Alex fidgets in his seat on the plane, flips idly through the crumpled complimentary in-flight magazine for the third time, skips over the filled-in crossword, re-checks the inane articles about California wine country and "Snow Sports 101" for any redeeming value. They're already 40 minutes late getting out of La Guardia and they're still sitting on the tarmac, and any thoughts he'd had about a quick getaway gave up a while back, replaced by a hundred doubts and what-ifs and worst-case scenarios (Claire's seeing another guy; Claire's seeing a woman; Claire's not seeing anyone else, but she doesn't want to see him; Claire's gone on an extended vacation to Fiji (a delightful travel destination, the magazine assures him); Trevor's become her wacky roommate).

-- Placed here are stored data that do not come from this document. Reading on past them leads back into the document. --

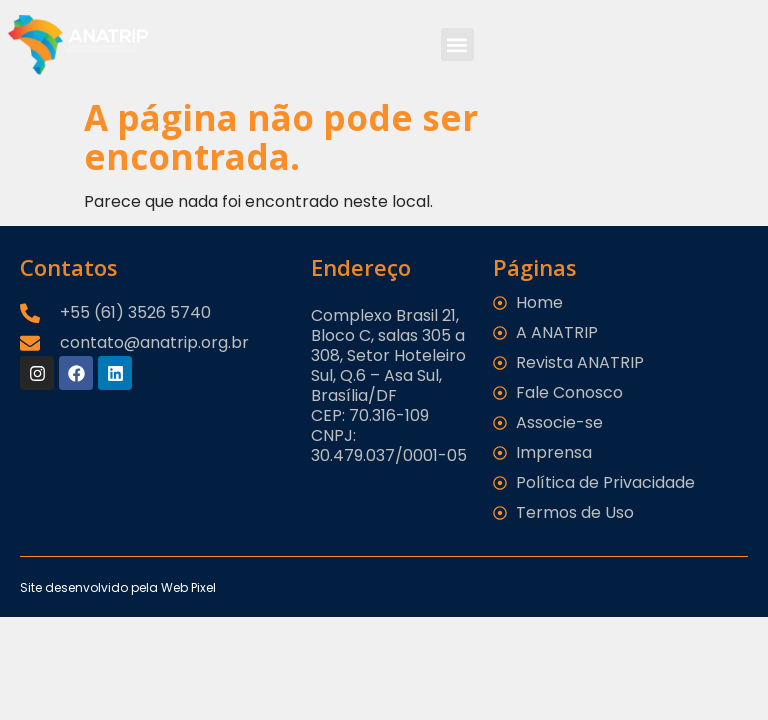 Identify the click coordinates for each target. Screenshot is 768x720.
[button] (457, 44)
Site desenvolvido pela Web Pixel (118, 587) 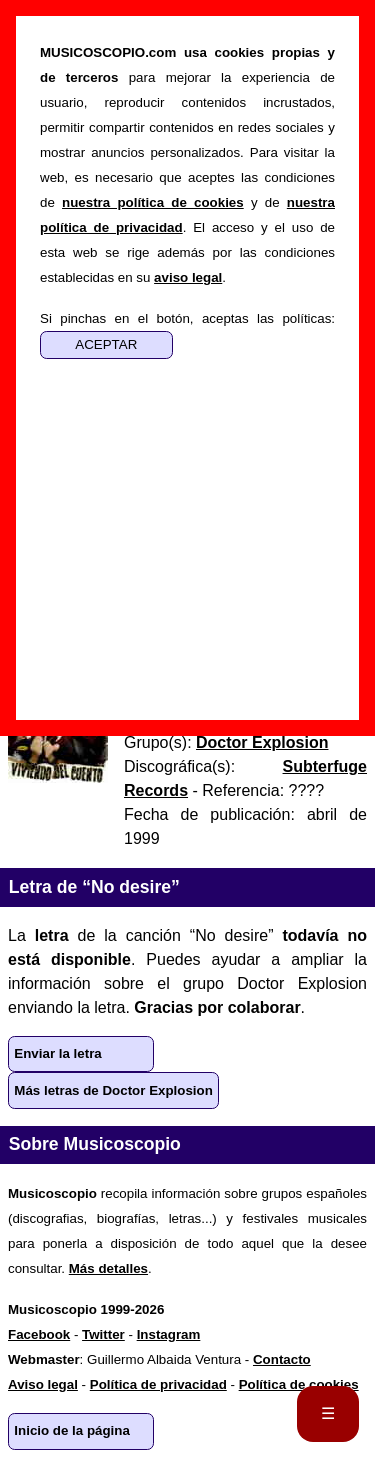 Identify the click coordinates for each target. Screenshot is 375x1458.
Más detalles (108, 1268)
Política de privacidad (158, 1384)
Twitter (103, 1334)
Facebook (39, 1334)
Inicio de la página (72, 1430)
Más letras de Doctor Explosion (113, 1090)
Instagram (169, 1334)
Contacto (282, 1359)
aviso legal (188, 277)
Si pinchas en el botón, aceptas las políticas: (187, 318)
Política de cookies (299, 1384)
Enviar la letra (57, 1053)
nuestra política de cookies (153, 202)
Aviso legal (43, 1384) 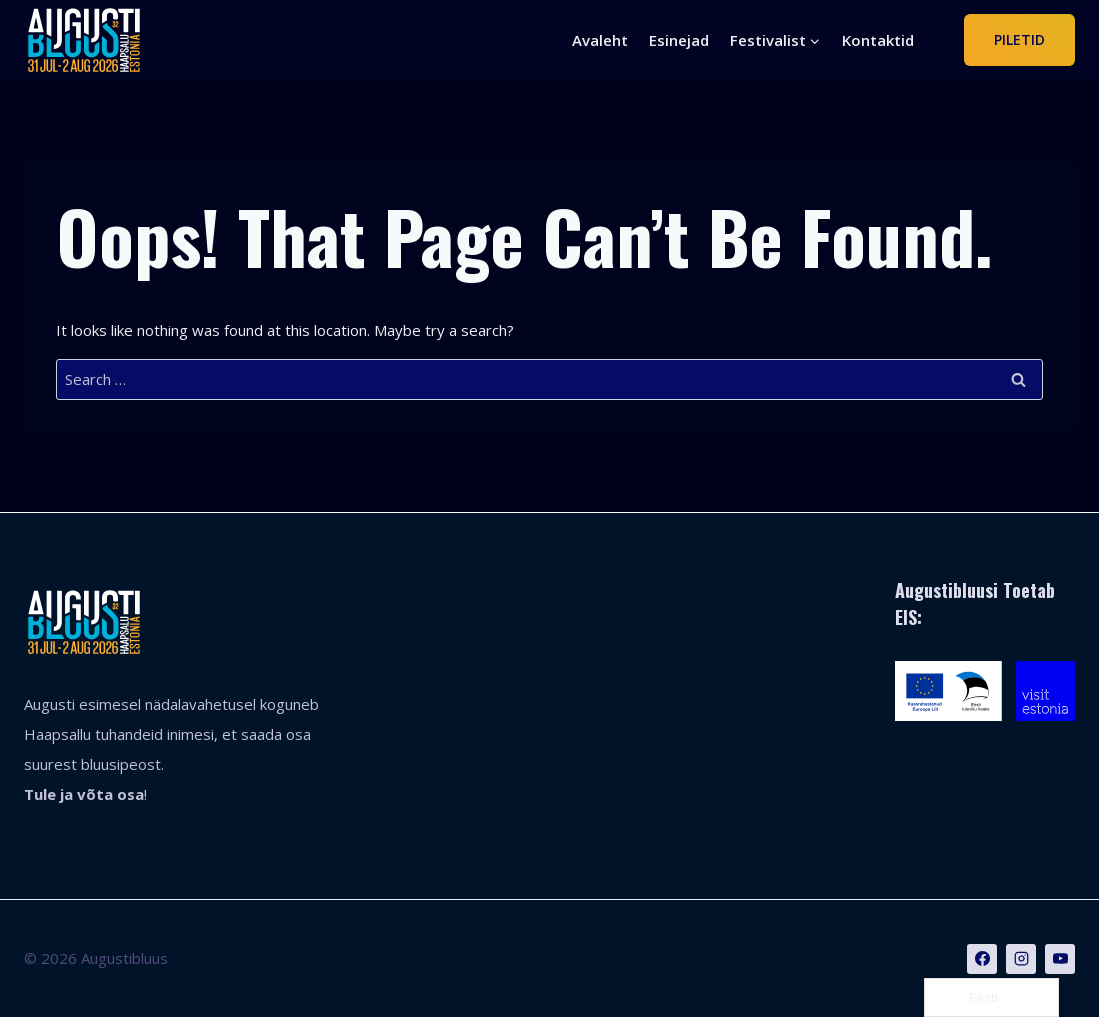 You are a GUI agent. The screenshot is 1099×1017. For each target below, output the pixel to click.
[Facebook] (982, 959)
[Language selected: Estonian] (991, 997)
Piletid (1019, 39)
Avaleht (600, 40)
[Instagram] (1021, 959)
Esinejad (679, 40)
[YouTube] (1060, 959)
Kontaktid (878, 40)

He takes a deep breath and then another one, eyes the air sickness bag in the seat pocket in front of him. What he knows is that he doesn't have a single regret about the apartment he never really settled into, about his desk at the Times that someone new has probably already inherited, along with his collection of decapitated pencils, about the museums and restaurants that, for all his globe-trotting, he just couldn't quite stomach exploring on his own.


4:56 pm CST

Turns out that his timing sucks, because Claire's not home yet when the cab drops him off, which means delaying the more immediate possible outcomes (at least Trevor didn't answer the door when he knocked). Alex skulks around for a few minutes before deciding that sitting on her front step makes him look less suspicious, if possibly more pathetic. He's staring at his shoes, scrubbing his thumb over a scuff mark when two pointy brown pumps come into his field of view.

Claire's peering down at him, and he almost wouldn't know she's flustered but for the way she tucks her hair behind an ear and almost drops the pile of manila folders in her arms in the process.

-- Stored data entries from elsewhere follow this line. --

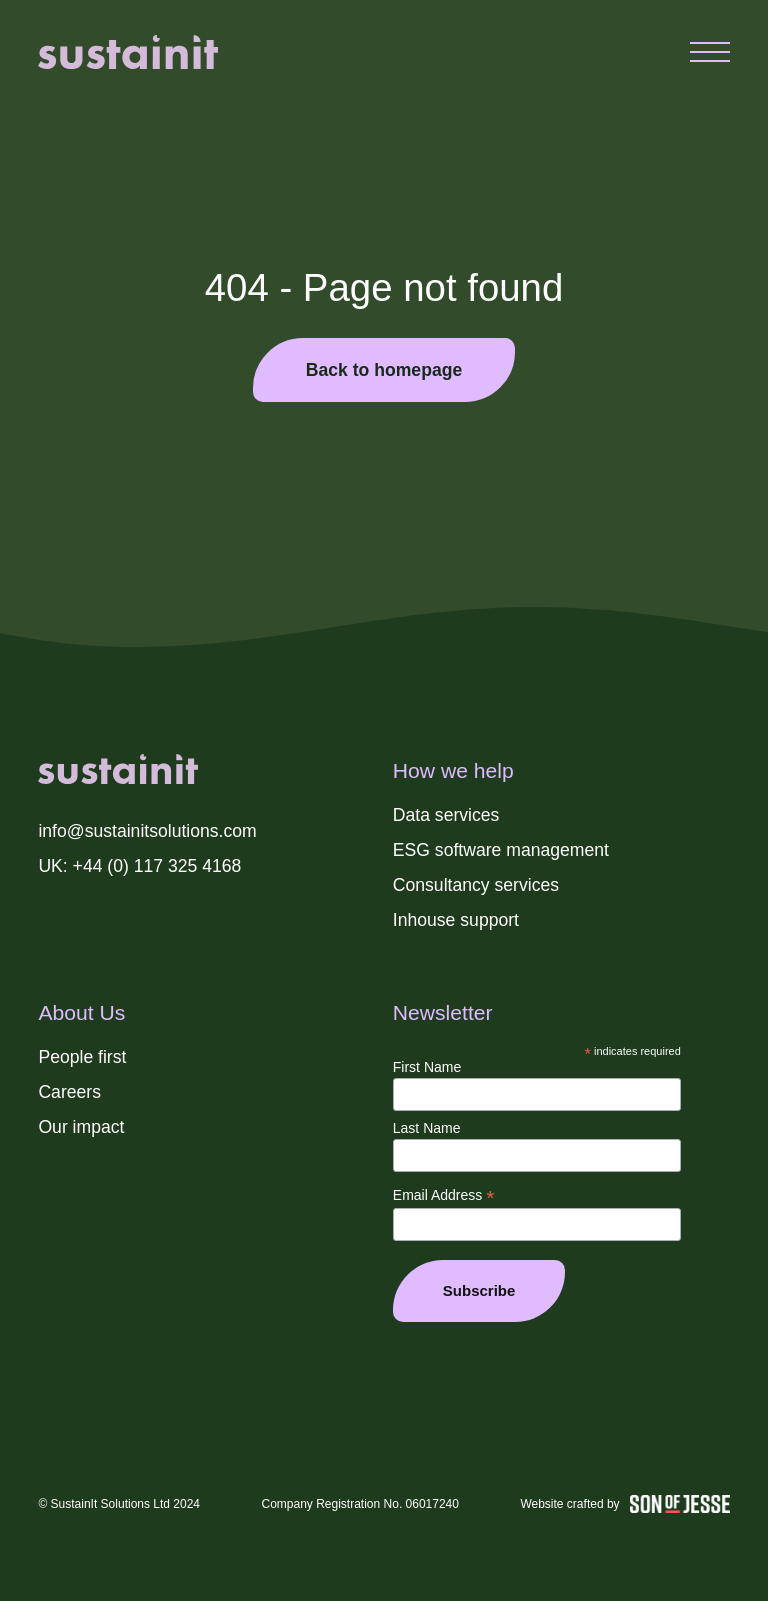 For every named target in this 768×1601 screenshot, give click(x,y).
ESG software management (501, 850)
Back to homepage (384, 370)
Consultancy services (476, 885)
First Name (427, 1067)
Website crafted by (624, 1504)
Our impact (81, 1127)
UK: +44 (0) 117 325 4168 (139, 866)
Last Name (427, 1128)
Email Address (444, 1195)
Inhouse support (456, 920)
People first (82, 1057)
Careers (69, 1092)
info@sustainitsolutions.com (147, 831)
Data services (446, 815) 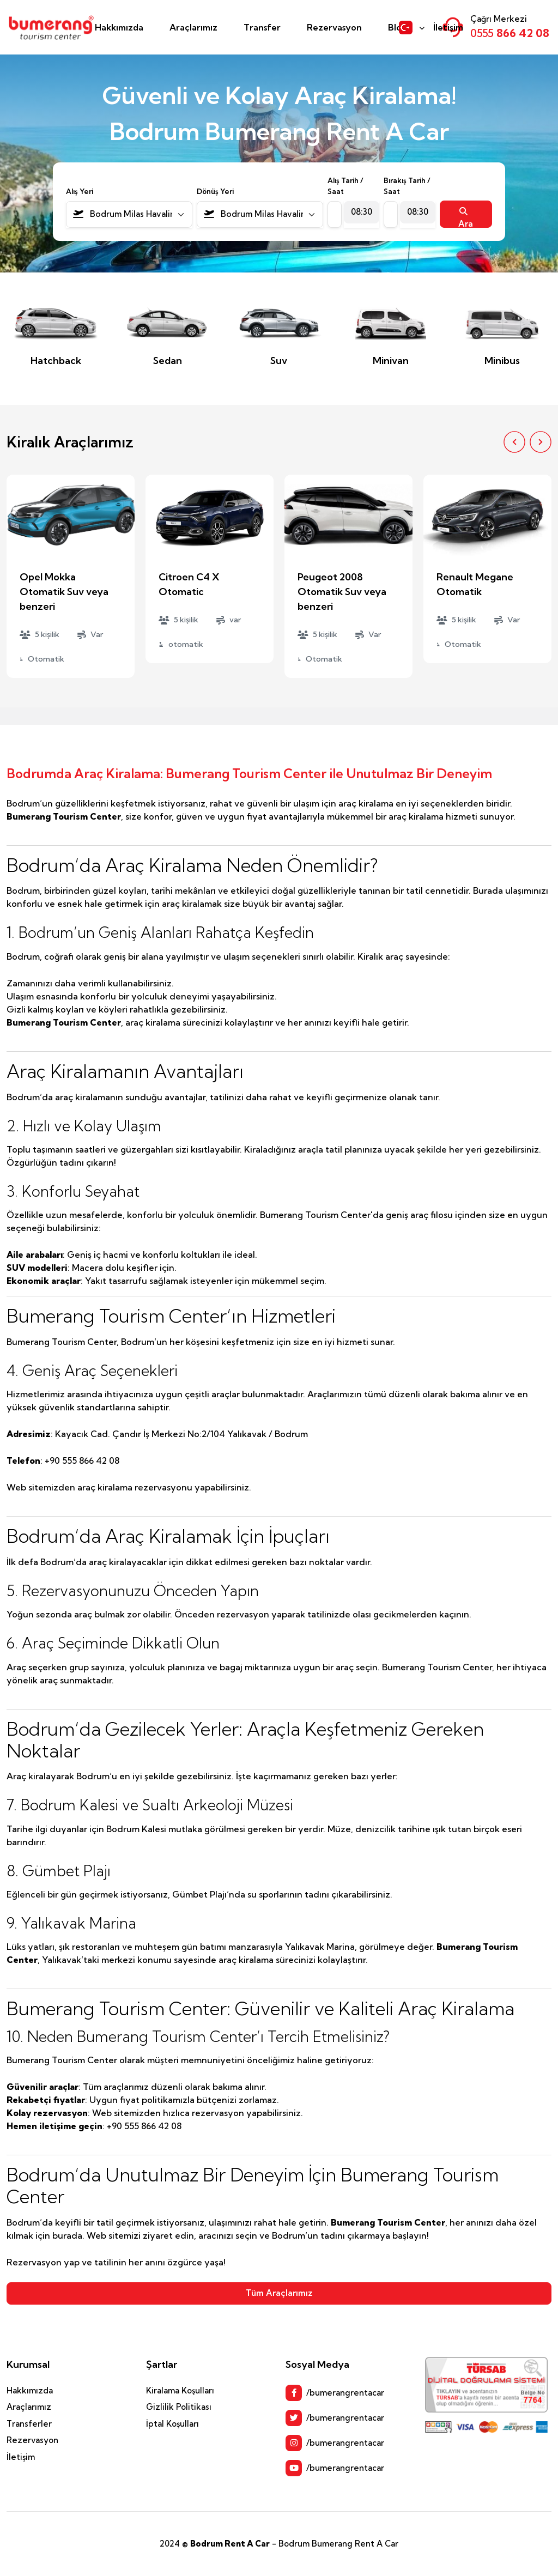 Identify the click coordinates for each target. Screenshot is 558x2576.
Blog (397, 27)
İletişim (448, 27)
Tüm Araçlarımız (279, 2293)
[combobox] (129, 214)
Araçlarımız (193, 27)
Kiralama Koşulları (180, 2390)
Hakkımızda (119, 27)
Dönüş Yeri (215, 191)
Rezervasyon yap (43, 2262)
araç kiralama (104, 1487)
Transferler (29, 2424)
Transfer (262, 27)
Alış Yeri (79, 191)
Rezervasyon (334, 27)
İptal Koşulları (172, 2424)
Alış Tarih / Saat (345, 186)
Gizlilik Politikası (178, 2407)
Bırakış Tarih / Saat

It's automatic, standing up so that he's looking down on her, reaching to take the folders from her, except that she has a death grip on them, and he's wondering whether they're going to have a tug of war right here when he realizes she's saying, "Alex. Alex!"

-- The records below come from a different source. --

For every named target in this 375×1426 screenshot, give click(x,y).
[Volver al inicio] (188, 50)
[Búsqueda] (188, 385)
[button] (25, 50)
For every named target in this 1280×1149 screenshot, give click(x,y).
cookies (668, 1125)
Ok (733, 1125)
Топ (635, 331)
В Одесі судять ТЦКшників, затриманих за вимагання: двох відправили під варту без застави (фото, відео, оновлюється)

He gives up on the folders, shoves his hands in his pockets when what he really wants to do is reach for her, put his hands on her hair, her neck, tug her close to him, weeks and weeks' worth of wanting threatening to spill out.

They watch each other, and his stomach rumbles, and Claire, looking scared in a way he's never really seen her, says, "Alex. Just, come on, come inside."


5:19 pm CST

It takes Alex twenty minutes to undress her, because he feels like he's been running on empty for a while now, and touching her like this is filling him back up. There's a trail of coat and shoes and stockings and brown wool and ivory silk winding through the house, a trail of kisses along her collarbone, of fingerprints over her hips.

"I promise you we will talk about this—we'll get Chinese, okay? And I, uh, I figured a bunch of stuff out, a bunch of stuff I want to tell you. But right now . . . "

"Yes," she says, yes, yes, and it echoes back to him, reverberates in his chest, and he wants to say the same thing, over and over. Yes.

Later, much later, after a lot of talking and a lot of crispy scallion pancakes, Claire rouses, rubs the cold tip of her nose against his shoulder, mumbles, "Mmmmmmmmm, what time is it?" And he palms the back of her head, kisses her eyebrow, says, "Doesn't matter."